DeCruz: Rip Van Winkle. That's what we are. Four Rip Van Winkles. I'm not sure.
Farwell: What are you not sure of, Mr. DeCruz?
DeCruz: Just lying down in one of these, these glass caskets and getting put to sleep. I like to know what I'm doing.
Farwell: You know what you're doing. I've explained it very precisely to you. All four of us will be placed in a state of suspended animation, and when we wake up, that's when we'll take our gold and enjoy it.
DeCruz: I say everybody takes his cut now and takes his own chances.
Brooks: That's what you say, DeCruz, but that ain't what we agreed on. Now, we agreed we'd stash the gold here and then do whatever Farwell tells us to do. So far he ain't been wrong, not about anything. The train, the gold, the gas he used to put a whole trainload of people asleep - everything! All we had to do was step over a lot of horizontal folks snoring, transfer a fortune like it was cotton candy.
Erbie: Amen to that.
DeCruz: Amen to that, sure, but how about to this? None of you mind being helpless and closed up in these?
Brooks: No, Mr. DeCruz. None of us mind.
DeCruz: How long, Farwell?
Farwell: How long? I don't know exactly. I can only surmise. I would say that, I would say approximately one hundred years from today's date. One hundred years, gentlemen, and we shall walk the earth again, as rich men, however, as extremely rich men.
DeCruz: One hundred years. Just like Rip Van Winkle.

The Silence

STARRING CAST: Franchot Tone, Liam Sullivan, Jonathan Harris, Cyril Delevanti
WRITER: Rod Serling
DIRECTOR: Boris Sagal
SUMMARY: Archie Taylor gets tired of hearing the voice of young Mr. Jamie Tennyson at their rotary club meetings every week and challenges him to a bet - that he can't remain silent for one calendar year.

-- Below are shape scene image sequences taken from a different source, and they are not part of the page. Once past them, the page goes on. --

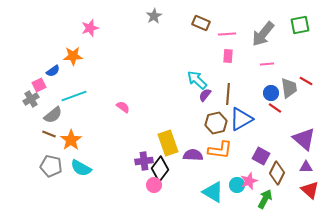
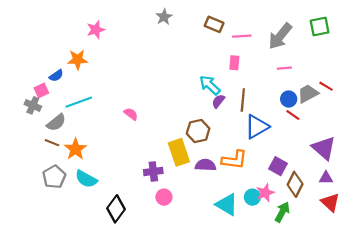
pink rectangle: (228, 56) -> (234, 63), moved
gray trapezoid: (289, 88) -> (308, 94), turned -110
gray cross: (31, 99) -> (33, 105), turned -35
brown hexagon: (216, 123) -> (198, 131), moved
gray pentagon: (51, 166) -> (54, 177), turned 30
black diamond: (160, 169) -> (116, 209), moved

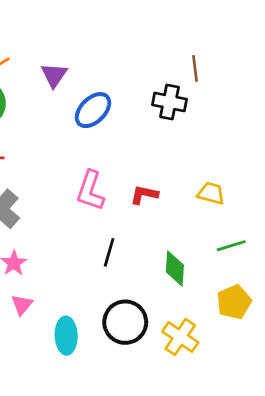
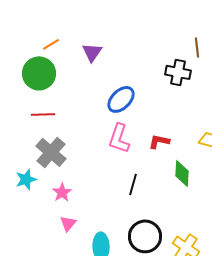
blue ellipse: (93, 110) -> (121, 99), moved
green diamond: (175, 268) -> (182, 173), moved

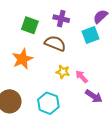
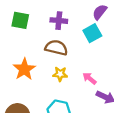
green square: (30, 25) -> (20, 20), moved
yellow star: (63, 72) -> (60, 74), moved

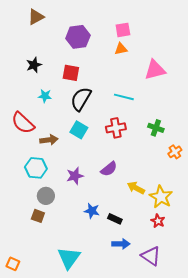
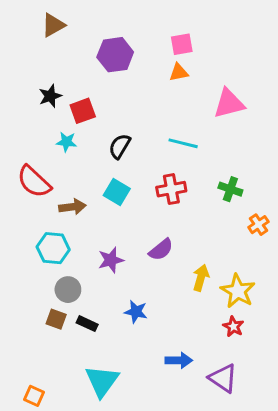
red square: (71, 73) -> (83, 111), moved, turned -30
black semicircle: (81, 99) -> (120, 146), size x0.7
yellow arrow: (136, 188) -> (201, 278), turned 78
black rectangle: (115, 219) -> (87, 324), moved
orange square: (13, 264) -> (34, 396), moved

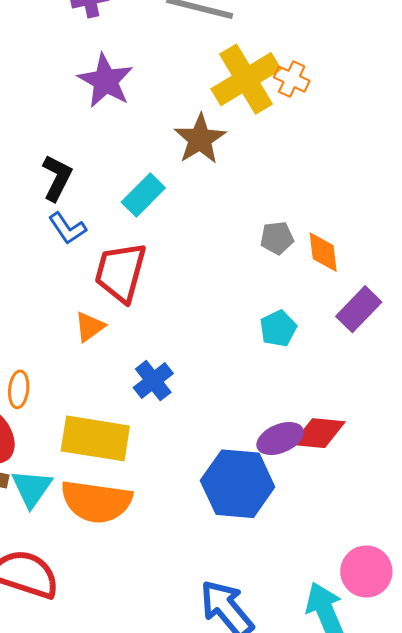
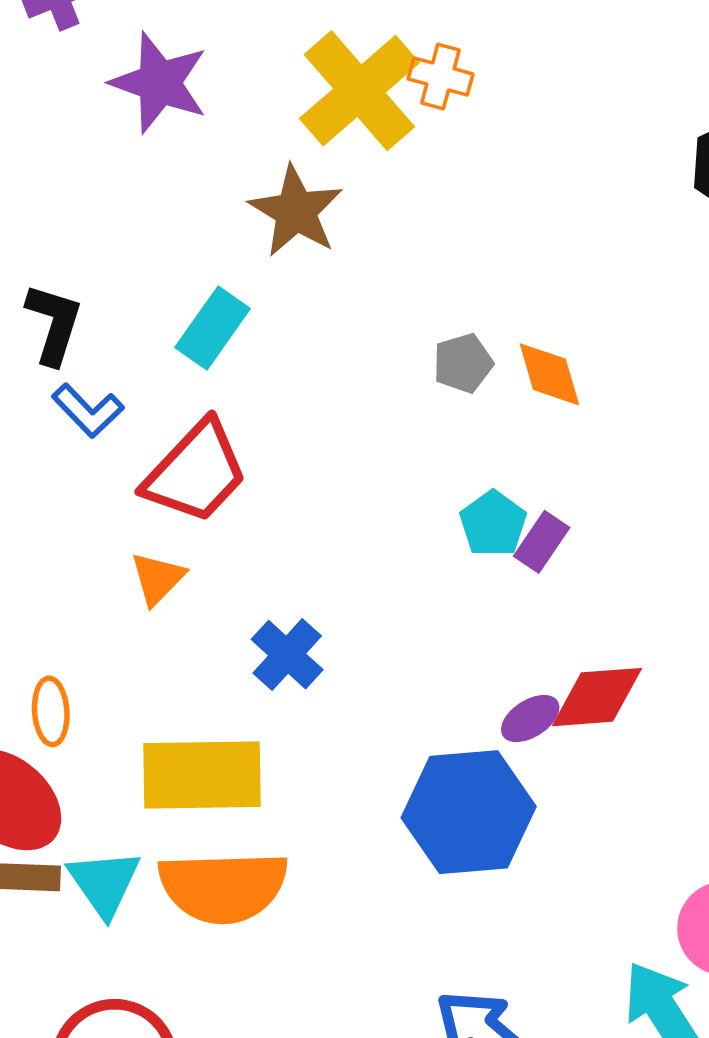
purple star: (106, 81) -> (159, 83), moved
red trapezoid: (121, 272) -> (196, 472), turned -142
purple rectangle: (359, 309) -> (542, 542), moved, size x0.7
purple ellipse: (280, 439) -> (530, 719), size x0.7

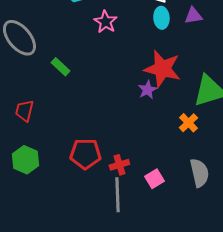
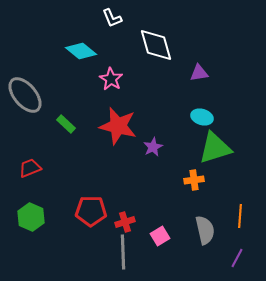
cyan ellipse: (161, 18) -> (202, 117), moved, turned -70
red star: (162, 69) -> (118, 126), moved
red trapezoid: (24, 111) -> (30, 168), turned 55
orange cross: (188, 123) -> (194, 180), turned 36

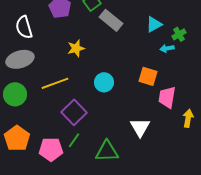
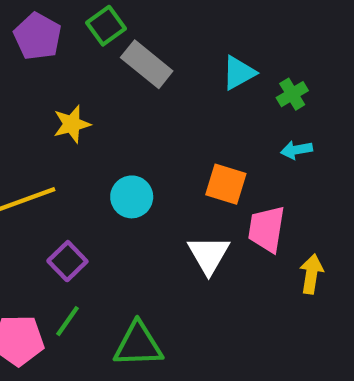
cyan arrow: (167, 48) -> (296, 150), moved
purple square: (74, 112) -> (67, 261), size x0.7
white triangle: (140, 127) -> (209, 255), moved

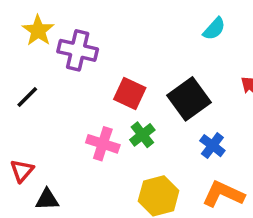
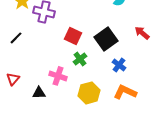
pink cross: (103, 144) -> (58, 76), moved
black triangle: (47, 199) -> (39, 93), moved

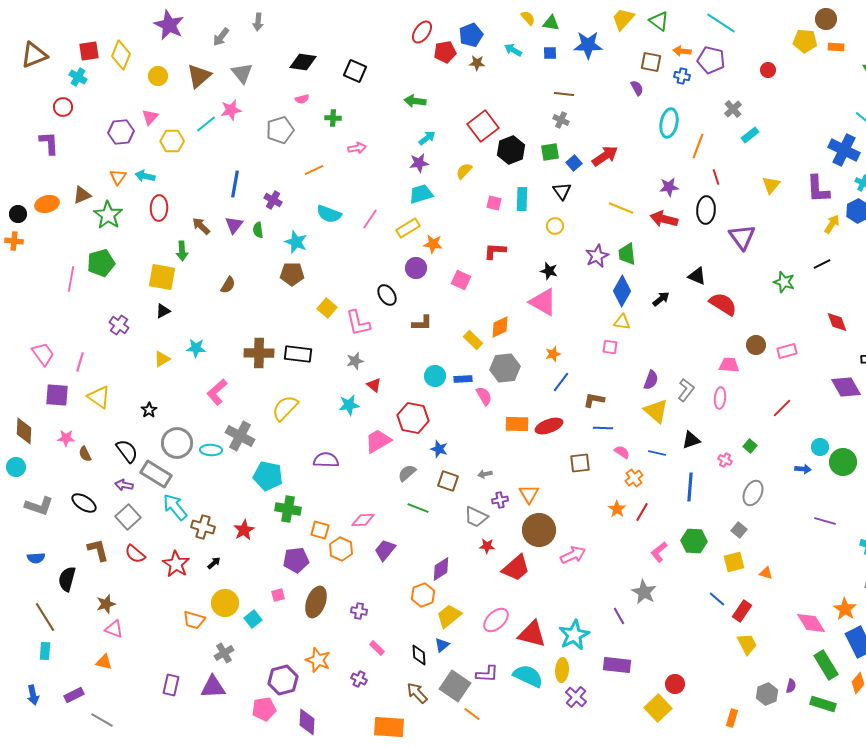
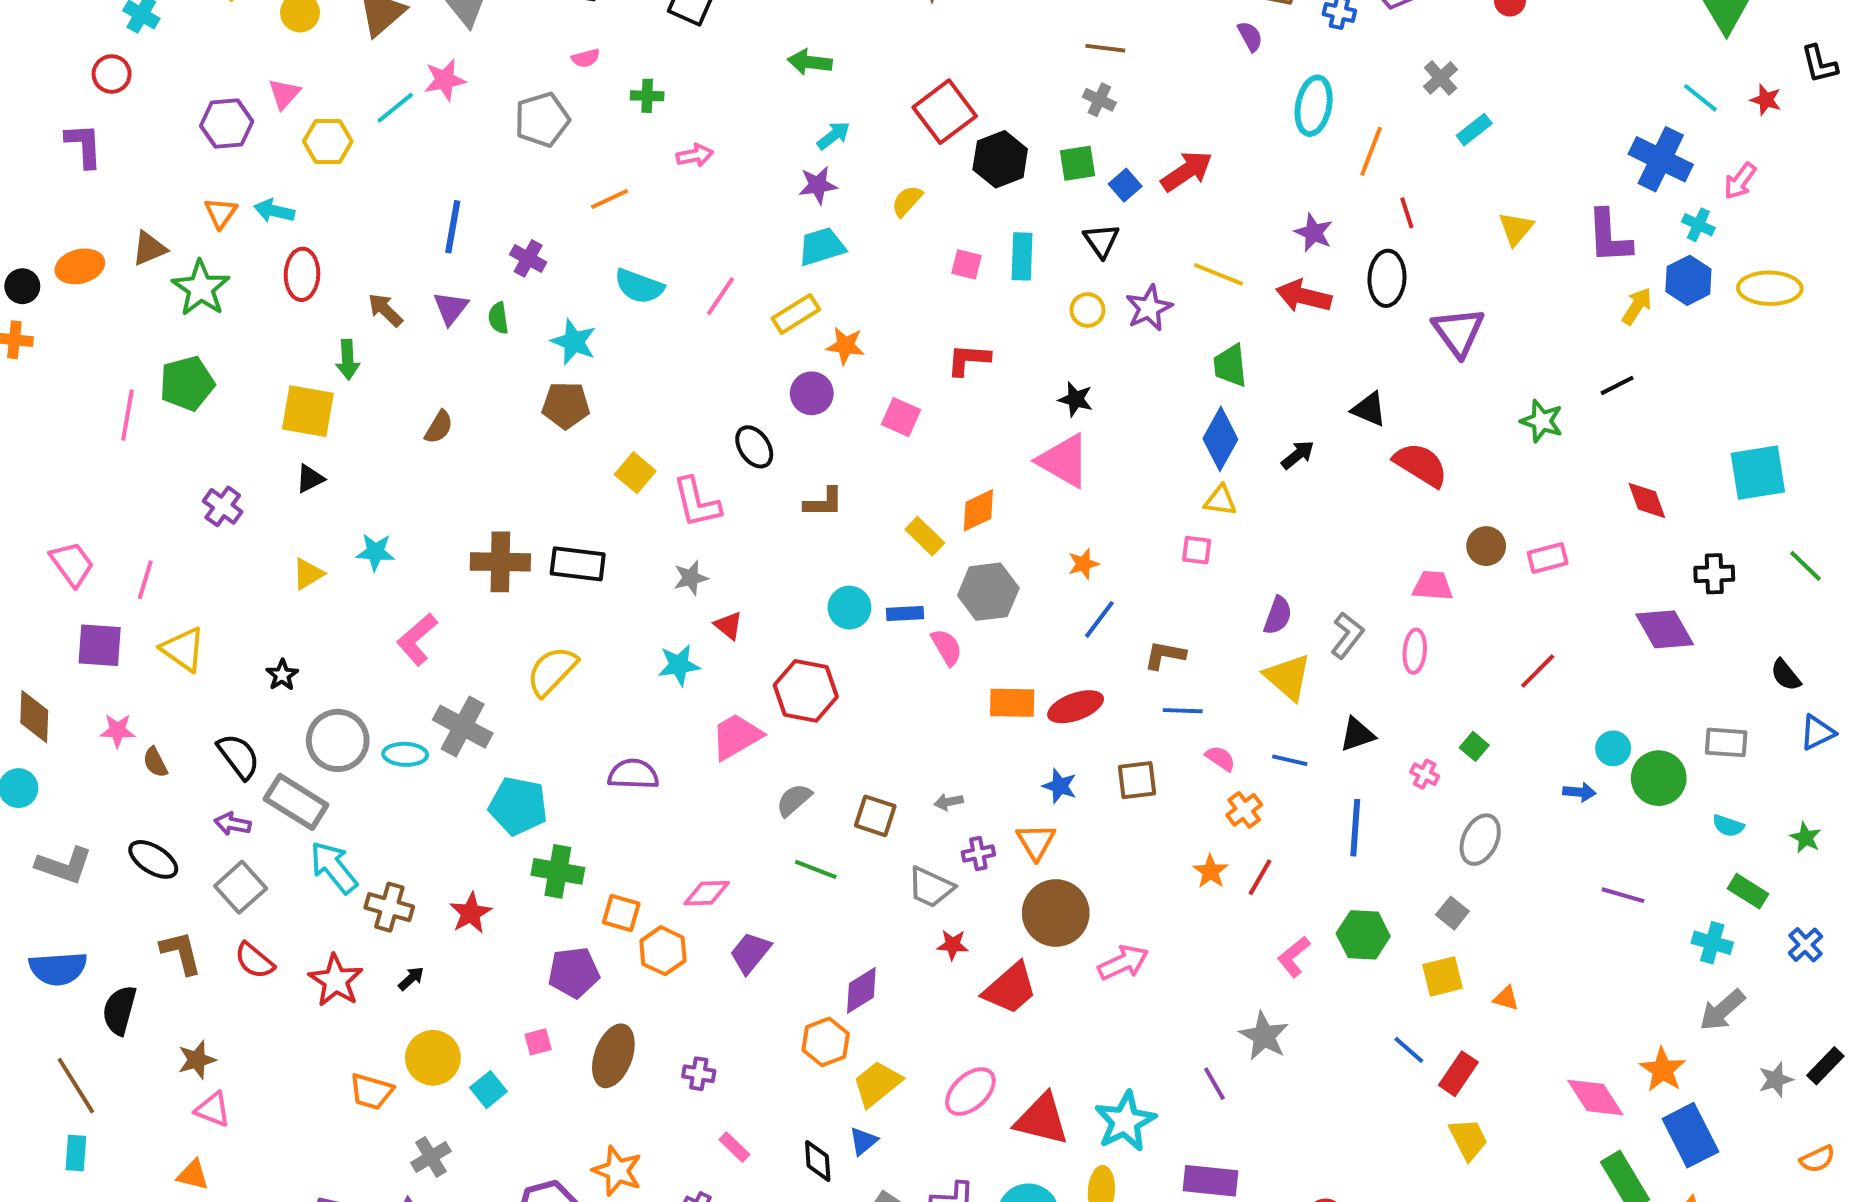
purple star: (669, 187) -> (1314, 233), turned 30
purple star: (597, 256) -> (1149, 308), moved
blue star: (439, 449) -> (1060, 786), moved
blue semicircle: (36, 558) -> (58, 969), size x1.6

Although it has no fantasy element, "The Silence" remains a remarkable episode. Acted with intensity by Franchot Tone, Liam Sullivan and Jonathan Harris, it features one of the most chilling conclusions, and some of the best photography. The story goes that Tone was slapped around by a jealous man at a party, scarring up the left side of his face. They shot only the right side for nearly all the intermediate scenes, which included Archie Taylor's visits to the glass room where Tennyson was permanently housed. Tone was reportedly intoxicated through most of the shooting, but this is imperceptible. Like Dr. Smith he created several years later on "Lost in Space", Harris proves once again that dramatic characters were his forte.

As Douglas Heyes had done magnificently with "The After Hours", director Boris Sagal directed "The Silence" so as to provide the show with a very high level of suspense. Tension rapidly builds as twelve months dissolve. The rotary club members are once again assembled, ready to proclaim the old man a scum and the fly-by-night youngster superior. But it is Tennyson who ends up in tears, having been undermined by great underestimation of his own character. Who ends up worse? They both cheated.

Tone and Sullivan playing opposite each other proved excellent casting, guided well by Sagal. The situation Serling captured is one all too familiar--the young upstart grates on the Augustian's nerves, to the point where the mere sound of his voice becomes intolerable. The solution seemed easy: pay him to shut up.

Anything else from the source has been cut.